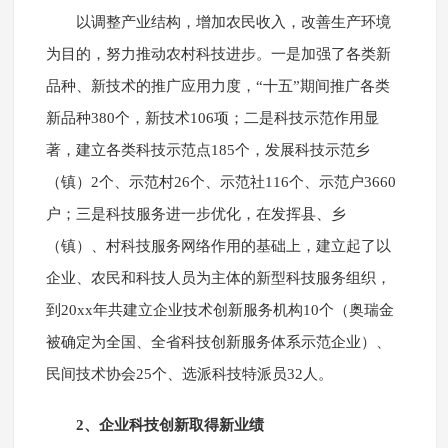
以调整产业结构，增加农民收入，改善生产环境
为目的，努力推动农村科技进步。一是加强了各类新
品种、新技术的推广应用力度，“十五”期间推广各类
新品种380个，新技术106项；二是科技示范作用显
著，建立各类科技示范点185个，发展科技示范乡
（镇）2个、示范村26个、示范社116个、示范户3660
户；三是科技服务进一步优化，在发挥县、乡
（镇）、村科技服务网络作用的基础上，建立起了以
企业、农民和科技人员为主体的新型科技服务组织，
到20xx年共建立企业技术创新服务机构10个（奥瑞金
被确定为全国、全省科技创新服务体系示范企业）、
民间技术协会25个、选派科技特派员32人。
2、企业科技创新取得新业绩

━━━━━━━━━━━━━━━━━━━━━━━━━━━━━━

▸ Assigned task
Everything from the line containing "著，建立各类科技示范点185个，发展科技示范乡" through the last line of the listing must be reproduced exactly, and no other line.

▸ Output below
著，建立各类科技示范点185个，发展科技示范乡
（镇）2个、示范村26个、示范社116个、示范户3660
户；三是科技服务进一步优化，在发挥县、乡
（镇）、村科技服务网络作用的基础上，建立起了以
企业、农民和科技人员为主体的新型科技服务组织，
到20xx年共建立企业技术创新服务机构10个（奥瑞金
被确定为全国、全省科技创新服务体系示范企业）、
民间技术协会25个、选派科技特派员32人。
2、企业科技创新取得新业绩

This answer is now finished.